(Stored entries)
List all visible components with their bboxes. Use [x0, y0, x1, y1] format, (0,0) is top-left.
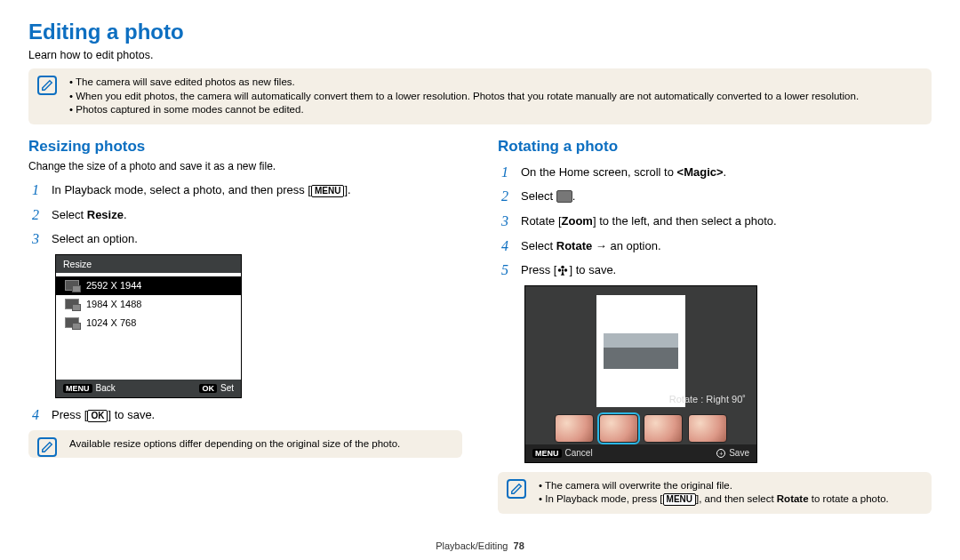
rotate-step-3: 3 Rotate [Zoom] to the left, and then se…	[501, 212, 932, 231]
resize-option: 1024 X 768	[56, 314, 241, 332]
resize-step-1: 1 In Playback mode, select a photo, and …	[32, 180, 462, 200]
resize-option: 1984 X 1488	[56, 295, 241, 314]
note-icon	[507, 479, 526, 499]
rotate-note-item: In Playback mode, press [MENU], and then…	[539, 492, 921, 507]
section-sub-resize: Change the size of a photo and save it a…	[28, 159, 462, 173]
magic-frame-icon	[556, 190, 572, 203]
rotate-section: Rotating a photo 1 On the Home screen, s…	[498, 137, 932, 514]
section-title-rotate: Rotating a photo	[498, 137, 932, 157]
section-title-resize: Resizing photos	[28, 137, 462, 157]
menu-key-icon: MENU	[63, 384, 92, 393]
rotate-thumb	[555, 414, 594, 443]
top-note-box: The camera will save edited photos as ne…	[28, 68, 932, 124]
resize-menu-screenshot: Resize 2592 X 1944 1984 X 1488 1024 X 76…	[55, 254, 242, 398]
menu-key-icon: MENU	[532, 449, 562, 458]
note-icon	[37, 76, 57, 95]
size-icon	[65, 317, 79, 328]
page-footer: Playback/Editing 78	[0, 540, 960, 553]
ok-button-label: OK	[87, 410, 108, 422]
resize-option-selected: 2592 X 1944	[56, 276, 241, 295]
rotate-note-item: The camera will overwrite the original f…	[539, 479, 921, 493]
rotate-thumb-selected	[599, 414, 638, 443]
top-note-item: When you edit photos, the camera will au…	[69, 90, 921, 104]
menu-button-label: MENU	[663, 493, 696, 506]
rotate-step-4: 4 Select Rotate → an option.	[501, 236, 932, 256]
resize-step-4: 4 Press [OK] to save.	[32, 405, 462, 425]
resize-step-2: 2 Select Resize.	[32, 205, 462, 225]
resize-menu-title: Resize	[56, 255, 241, 273]
top-note-item: Photos captured in some modes cannot be …	[69, 103, 921, 117]
resize-note-text: Available resize options differ dependin…	[69, 438, 400, 449]
flower-macro-icon	[556, 264, 569, 281]
rotate-step-5: 5 Press [] to save.	[501, 260, 932, 280]
rotate-step-1: 1 On the Home screen, scroll to <Magic>.	[501, 163, 932, 182]
rotate-thumb	[644, 414, 683, 443]
svg-point-2	[564, 269, 568, 273]
rotate-thumb	[688, 414, 727, 443]
resize-section: Resizing photos Change the size of a pho…	[28, 137, 462, 514]
rotate-thumbnails	[555, 414, 727, 443]
resize-step-3: 3 Select an option.	[32, 229, 462, 249]
rotate-screenshot: Rotate : Right 90˚ MENUCancel +Save	[524, 285, 757, 463]
page-title: Editing a photo	[28, 18, 932, 46]
rotate-caption: Rotate : Right 90˚	[669, 393, 746, 406]
page-subtitle: Learn how to edit photos.	[28, 48, 932, 63]
resize-note-box: Available resize options differ dependin…	[28, 430, 462, 459]
top-note-item: The camera will save edited photos as ne…	[69, 76, 921, 90]
nav-circle-icon: +	[716, 449, 725, 458]
note-icon	[37, 437, 57, 457]
menu-button-label: MENU	[311, 185, 344, 197]
svg-point-0	[562, 266, 565, 269]
rotate-note-box: The camera will overwrite the original f…	[498, 472, 932, 514]
ok-key-icon: OK	[199, 384, 217, 393]
rotate-step-2: 2 Select .	[501, 187, 932, 206]
rotate-preview	[596, 295, 685, 407]
svg-point-1	[558, 269, 562, 273]
size-icon	[65, 280, 79, 291]
size-icon	[65, 299, 79, 309]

(Assignment) Apart from the pictures, every record must be set down exactly.

(Response box)
List all visible components with their bboxes. Use [x0, y0, x1, y1] format, (0,0) is top-left.
rotate-step-3: 3 Rotate [Zoom] to the left, and then se…	[501, 212, 932, 231]
resize-option: 1024 X 768	[56, 314, 241, 332]
resize-step-1: 1 In Playback mode, select a photo, and …	[32, 180, 462, 200]
resize-option: 1984 X 1488	[56, 295, 241, 314]
note-icon	[507, 479, 526, 499]
rotate-note-item: In Playback mode, press [MENU], and then…	[539, 492, 921, 507]
section-sub-resize: Change the size of a photo and save it a…	[28, 159, 462, 173]
magic-frame-icon	[556, 190, 572, 203]
rotate-section: Rotating a photo 1 On the Home screen, s…	[498, 137, 932, 514]
section-title-rotate: Rotating a photo	[498, 137, 932, 157]
section-title-resize: Resizing photos	[28, 137, 462, 157]
menu-key-icon: MENU	[63, 384, 92, 393]
rotate-thumb	[555, 414, 594, 443]
top-note-box: The camera will save edited photos as ne…	[28, 68, 932, 124]
resize-menu-screenshot: Resize 2592 X 1944 1984 X 1488 1024 X 76…	[55, 254, 242, 398]
menu-key-icon: MENU	[532, 449, 562, 458]
note-icon	[37, 76, 57, 95]
size-icon	[65, 317, 79, 328]
page-footer: Playback/Editing 78	[0, 540, 960, 553]
ok-button-label: OK	[87, 410, 108, 422]
resize-option-selected: 2592 X 1944	[56, 276, 241, 295]
rotate-note-item: The camera will overwrite the original f…	[539, 479, 921, 493]
rotate-thumb-selected	[599, 414, 638, 443]
top-note-item: When you edit photos, the camera will au…	[69, 90, 921, 104]
menu-button-label: MENU	[663, 493, 696, 506]
rotate-step-4: 4 Select Rotate → an option.	[501, 236, 932, 256]
resize-step-4: 4 Press [OK] to save.	[32, 405, 462, 425]
resize-step-2: 2 Select Resize.	[32, 205, 462, 225]
resize-menu-title: Resize	[56, 255, 241, 273]
top-note-item: Photos captured in some modes cannot be …	[69, 103, 921, 117]
resize-note-text: Available resize options differ dependin…	[69, 438, 400, 449]
flower-macro-icon	[556, 264, 569, 281]
rotate-step-5: 5 Press [] to save.	[501, 260, 932, 280]
rotate-step-1: 1 On the Home screen, scroll to <Magic>.	[501, 163, 932, 182]
rotate-thumb	[644, 414, 683, 443]
svg-point-2	[564, 269, 568, 273]
rotate-thumb	[688, 414, 727, 443]
resize-section: Resizing photos Change the size of a pho…	[28, 137, 462, 514]
rotate-thumbnails	[555, 414, 727, 443]
resize-step-3: 3 Select an option.	[32, 229, 462, 249]
rotate-screenshot: Rotate : Right 90˚ MENUCancel +Save	[524, 285, 757, 463]
page-title: Editing a photo	[28, 18, 932, 46]
rotate-caption: Rotate : Right 90˚	[669, 393, 746, 406]
page-subtitle: Learn how to edit photos.	[28, 48, 932, 63]
resize-note-box: Available resize options differ dependin…	[28, 430, 462, 459]
top-note-item: The camera will save edited photos as ne…	[69, 76, 921, 90]
nav-circle-icon: +	[716, 449, 725, 458]
note-icon	[37, 437, 57, 457]
menu-button-label: MENU	[311, 185, 344, 197]
svg-point-0	[562, 266, 565, 269]
rotate-note-box: The camera will overwrite the original f…	[498, 472, 932, 514]
ok-key-icon: OK	[199, 384, 217, 393]
rotate-step-2: 2 Select .	[501, 187, 932, 206]
rotate-preview	[596, 295, 685, 407]
svg-point-1	[558, 269, 562, 273]
size-icon	[65, 280, 79, 291]
size-icon	[65, 299, 79, 309]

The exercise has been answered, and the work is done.